Julia Dantec est une mère de famille sans histoire. Un jour d’avril, elle bascule dans ce qui semble être de la folie et commet un acte dramatique et incompréhensible dans une agence de Pôle emploi. Philippe Dorgeval est un homme politique ambitieux qui a gravi tous les échelons jusqu’à devenir le plus jeune Premier ministre de la Vè République. Rattrapé par les différentes affaires qui ont marqué son parcours, il va tout faire pour étouffer l’affaire Julia Dantec. Les deux auteurs expliquent le sens de leur pièce : Le jeu de miroir entre ces deux personnages nous permettra de dessiner le contour d’un pays au bord de la rupture sociale et écologique, et de poser une question que nous voudrions centrale : comment en sommes-nous arrivés là ?.

La mort de Staline

« Comme une vague » est mis en scène par Jules Audry, d’après le texte d’Antonio Alamo, avec comme acteurs Victor Fradet, Thibault Fernandez, Abdel Rahym Madi, Aurélien Pinheiro et Frédéric Losseroy.

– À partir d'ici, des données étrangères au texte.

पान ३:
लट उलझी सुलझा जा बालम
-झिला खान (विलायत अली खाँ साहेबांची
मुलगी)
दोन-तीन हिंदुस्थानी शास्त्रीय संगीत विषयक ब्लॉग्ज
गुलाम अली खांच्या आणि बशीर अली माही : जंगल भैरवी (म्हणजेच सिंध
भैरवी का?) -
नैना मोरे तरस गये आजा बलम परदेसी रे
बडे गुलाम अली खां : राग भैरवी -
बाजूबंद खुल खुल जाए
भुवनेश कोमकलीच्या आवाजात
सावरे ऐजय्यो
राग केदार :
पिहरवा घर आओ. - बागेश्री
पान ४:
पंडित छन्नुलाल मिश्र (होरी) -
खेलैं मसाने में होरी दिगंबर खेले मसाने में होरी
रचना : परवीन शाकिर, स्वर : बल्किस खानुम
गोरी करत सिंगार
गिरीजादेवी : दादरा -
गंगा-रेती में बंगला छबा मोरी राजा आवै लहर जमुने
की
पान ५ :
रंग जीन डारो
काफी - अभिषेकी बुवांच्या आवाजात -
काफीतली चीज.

Le 28 février 1953, Staline dîne pour la dernière fois avec ses quatre généraux. On connaît la suite. Il va s’enfermer dans son bureau pour n’en sortir que les pieds devant, officiellement le 5 mars. Quand le dictateur est reclus dans ses appartements, personne n’ose le déranger, ni les autres membres du politburo, ni sa garde rapprochée et autres gardes du corps. Le tyran a tout simplement fait un AVC et a agonisé sans qu’aucun ne lui vienne en aide et le soigne. Il faut dire qu’à l’époque, il s’apprêtait à lancer une nouvelle purge au sein du sommet de l’appareil d’État. Les autres dirigeants du bureau politique n’ont donc pas pris de risque, espérant secrètement que l’ogre avait des problèmes. Entre paranoïa, manipulation, ivresse, la pièce explore les symptômes de la transformation de l’homme en tyran.

Jules Audry s’en explique : Notre projet s’apparente à une fouille. Une table comme espace de parole, de confession surtout, et une esthétique qui se détourne de l’approche historique, ceci afin de générer une proximité fulgurante avec le passé. Nous tenterons ainsi de faire théâtre des tensions intimes liées aux régimes politiques les plus radicaux. Staline est le personnage central de ce huis-clos, mais son allure devra rappeler les despotes du XXIe siècle, bienséants, cools et diplomates.

 

Théâtre de Belleville, 16 passage Piver, 75011 Paris, 01 48 06 72 34, theatredebelleville.com ; tarifs de 10 à 26 €. Du 4 au 27 octobre 2020.
Perikopto : lundi et mardi à 19h00, dimanche à 17h30, durée 1h35.
Comme une vague : lundi et mardi à 21h15, dimanche à 20h00, durée 1h15.